"Has Nettie shewn you her Christmas things?"

"No, sir."

"Well, it will please you to see them. You are welcome, my dear."

Rotha carried her package of paper up stairs, wondering what experiences would till out the afternoon. Her aunt and cousin seemed by no means to be in a genial mood. They all went up to the dressing room and sat down there in silence; all, that is, except Mr. Busby. Rotha's thoughts went with a spring to her bag and her books at Mrs. Mowbray's. Two o'clock, said the clock over the chimney piece. In three hours more she might go home.

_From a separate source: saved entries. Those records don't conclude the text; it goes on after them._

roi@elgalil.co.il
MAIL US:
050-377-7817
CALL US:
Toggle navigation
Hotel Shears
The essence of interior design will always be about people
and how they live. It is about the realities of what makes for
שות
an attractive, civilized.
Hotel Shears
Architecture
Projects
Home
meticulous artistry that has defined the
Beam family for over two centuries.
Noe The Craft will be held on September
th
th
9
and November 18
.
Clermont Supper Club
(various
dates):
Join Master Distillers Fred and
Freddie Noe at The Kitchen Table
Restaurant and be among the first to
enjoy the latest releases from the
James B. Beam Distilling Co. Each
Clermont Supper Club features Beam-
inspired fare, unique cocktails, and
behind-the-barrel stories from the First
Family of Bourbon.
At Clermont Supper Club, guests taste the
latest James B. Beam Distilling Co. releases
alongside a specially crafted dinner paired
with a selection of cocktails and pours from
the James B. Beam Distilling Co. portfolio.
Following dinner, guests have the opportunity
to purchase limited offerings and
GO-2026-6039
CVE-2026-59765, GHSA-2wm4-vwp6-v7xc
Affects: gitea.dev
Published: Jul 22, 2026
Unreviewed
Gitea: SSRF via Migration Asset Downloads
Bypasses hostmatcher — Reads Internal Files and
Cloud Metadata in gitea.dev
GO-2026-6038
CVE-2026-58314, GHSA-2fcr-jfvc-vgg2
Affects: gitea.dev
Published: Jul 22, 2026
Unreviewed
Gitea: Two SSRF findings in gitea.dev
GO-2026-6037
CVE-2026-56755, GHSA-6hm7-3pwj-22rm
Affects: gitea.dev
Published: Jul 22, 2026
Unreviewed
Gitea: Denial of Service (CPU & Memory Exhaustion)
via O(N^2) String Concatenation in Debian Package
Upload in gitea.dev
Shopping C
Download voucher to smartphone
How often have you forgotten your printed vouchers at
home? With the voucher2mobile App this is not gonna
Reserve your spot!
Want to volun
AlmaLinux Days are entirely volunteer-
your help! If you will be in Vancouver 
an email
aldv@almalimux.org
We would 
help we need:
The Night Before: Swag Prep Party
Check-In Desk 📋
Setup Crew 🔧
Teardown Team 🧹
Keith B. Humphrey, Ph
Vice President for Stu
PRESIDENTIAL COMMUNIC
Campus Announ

Mrs. Busby took some work; she always had a basket of mending to do. Apologies did not seem to have wrought any mollification of her temper. Antoinette went down to the parlour to practise, and the sweet notes of the piano were presently heard rumbling up and down. Rotha sat and looked at her aunt's fingers.

"Do you know anything about mending your clothes, Rotha?" Mrs. Busby at last broke the silence.

"Not much, ma'am."

"Suppose I give you a lesson. See here—here is a thin place on the shoulder of one of Mr. Busby's shirts; there must go a patch on there. Now I will give you a patch—"

She sought out a piece of linen, cut a square from it with great attention to the evenness of the cutting, and gave it to Rotha.

"It must go from here to here—see?" she said, shewing the place; "and you must lay it just even with the threads; it must be exactly even; you must baste it just as you want it; and then fell it down very neatly."